3. **Permissions:** Who can manage bridge? (admin-only vs engineer-accessible)
4. **Failure Modes:** What happens if Slack is down? Bridge crashes?
5. **Monitoring:** How to know if bridge is healthy?
6. **Scaling:** Future multi-workspace support?
## Integration with Worklogs
**Relationship:**
- Spec-kit specs are **planning documents** (what and how)
- Worklogs are **execution records** (what happened and why)
**Workflow:**
1. Create spec for the feature (e.g., `002-slack-bridge-integration`)
2. Work on implementation
3. Write worklogs documenting sessions (e.g., `2025-10-23-slack-bridge-setup.org`)
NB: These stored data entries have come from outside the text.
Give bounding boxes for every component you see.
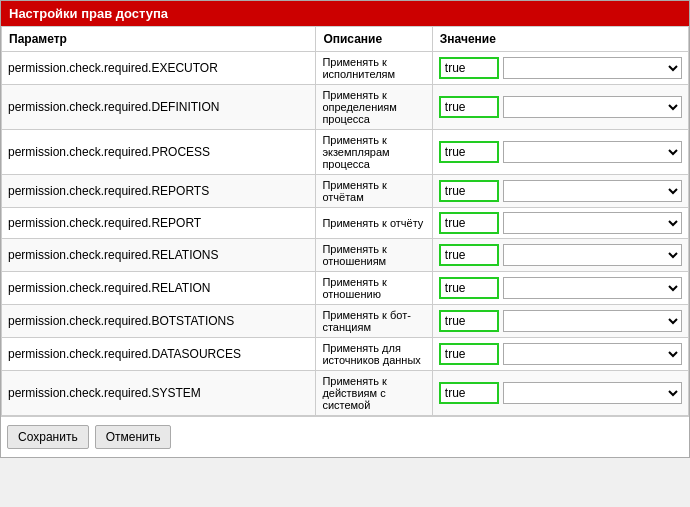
value-input[interactable] — [439, 180, 499, 202]
table-row: permission.check.required.RELATIONSПриме… — [2, 239, 689, 272]
save-button[interactable]: Сохранить — [7, 425, 89, 449]
value-cell — [432, 338, 688, 371]
permissions-table: Параметр Описание Значение permission.ch… — [1, 26, 689, 416]
value-select[interactable] — [503, 277, 682, 299]
col-param: Параметр — [2, 27, 316, 52]
param-cell: permission.check.required.PROCESS — [2, 130, 316, 175]
value-select[interactable] — [503, 57, 682, 79]
value-select[interactable] — [503, 96, 682, 118]
value-input[interactable] — [439, 57, 499, 79]
desc-cell: Применять к действиям с системой — [316, 371, 432, 416]
value-input[interactable] — [439, 382, 499, 404]
table-row: permission.check.required.REPORTПрименят… — [2, 208, 689, 239]
cancel-button[interactable]: Отменить — [95, 425, 172, 449]
param-cell: permission.check.required.DEFINITION — [2, 85, 316, 130]
table-row: permission.check.required.REPORTSПрименя… — [2, 175, 689, 208]
value-cell — [432, 52, 688, 85]
desc-cell: Применять к отношениям — [316, 239, 432, 272]
table-row: permission.check.required.DATASOURCESПри… — [2, 338, 689, 371]
value-select[interactable] — [503, 343, 682, 365]
desc-cell: Применять к экземплярам процесса — [316, 130, 432, 175]
param-cell: permission.check.required.REPORT — [2, 208, 316, 239]
value-select[interactable] — [503, 141, 682, 163]
value-cell — [432, 272, 688, 305]
value-input[interactable] — [439, 244, 499, 266]
table-row: permission.check.required.PROCESSПрименя… — [2, 130, 689, 175]
title-bar: Настройки прав доступа — [1, 1, 689, 26]
value-cell — [432, 175, 688, 208]
value-cell — [432, 130, 688, 175]
value-input[interactable] — [439, 141, 499, 163]
value-cell — [432, 239, 688, 272]
desc-cell: Применять к бот-станциям — [316, 305, 432, 338]
desc-cell: Применять к исполнителям — [316, 52, 432, 85]
col-value: Значение — [432, 27, 688, 52]
param-cell: permission.check.required.REPORTS — [2, 175, 316, 208]
param-cell: permission.check.required.SYSTEM — [2, 371, 316, 416]
value-cell — [432, 305, 688, 338]
footer: Сохранить Отменить — [1, 416, 689, 457]
desc-cell: Применять для источников данных — [316, 338, 432, 371]
window-title: Настройки прав доступа — [9, 6, 168, 21]
desc-cell: Применять к отчётам — [316, 175, 432, 208]
value-input[interactable] — [439, 96, 499, 118]
param-cell: permission.check.required.RELATION — [2, 272, 316, 305]
table-row: permission.check.required.DEFINITIONПрим… — [2, 85, 689, 130]
value-cell — [432, 85, 688, 130]
value-input[interactable] — [439, 310, 499, 332]
value-select[interactable] — [503, 382, 682, 404]
value-cell — [432, 371, 688, 416]
desc-cell: Применять к определениям процесса — [316, 85, 432, 130]
value-cell — [432, 208, 688, 239]
table-row: permission.check.required.RELATIONПримен… — [2, 272, 689, 305]
param-cell: permission.check.required.BOTSTATIONS — [2, 305, 316, 338]
param-cell: permission.check.required.EXECUTOR — [2, 52, 316, 85]
value-input[interactable] — [439, 212, 499, 234]
settings-window: Настройки прав доступа Параметр Описание… — [0, 0, 690, 458]
value-input[interactable] — [439, 277, 499, 299]
param-cell: permission.check.required.DATASOURCES — [2, 338, 316, 371]
desc-cell: Применять к отношению — [316, 272, 432, 305]
table-row: permission.check.required.BOTSTATIONSПри… — [2, 305, 689, 338]
value-select[interactable] — [503, 180, 682, 202]
value-select[interactable] — [503, 244, 682, 266]
desc-cell: Применять к отчёту — [316, 208, 432, 239]
table-row: permission.check.required.EXECUTORПримен… — [2, 52, 689, 85]
value-input[interactable] — [439, 343, 499, 365]
table-row: permission.check.required.SYSTEMПрименят… — [2, 371, 689, 416]
param-cell: permission.check.required.RELATIONS — [2, 239, 316, 272]
col-desc: Описание — [316, 27, 432, 52]
value-select[interactable] — [503, 212, 682, 234]
value-select[interactable] — [503, 310, 682, 332]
4. Update spec with learnings (if design changes)
**Cross-references:**
- Specs should link to worklogs for implementation details
- Worklogs should reference specs for context
- Platform vision should reference both
## Conclusion
For the Slack bridge work (Milestone 1 of our platform vision), I recommend:
**✅ Use spec-kit:** Create `specs/002-slack-bridge-integration/`
- Complex enough to warrant structured planning
- Clear bounded feature
- Important architectural precedent
- Needs team coordination
**Next Command:** `/speckit.specify` to start the spec process
This will ensure we build it right, document decisions, and make it easy for future engineers to understand and extend.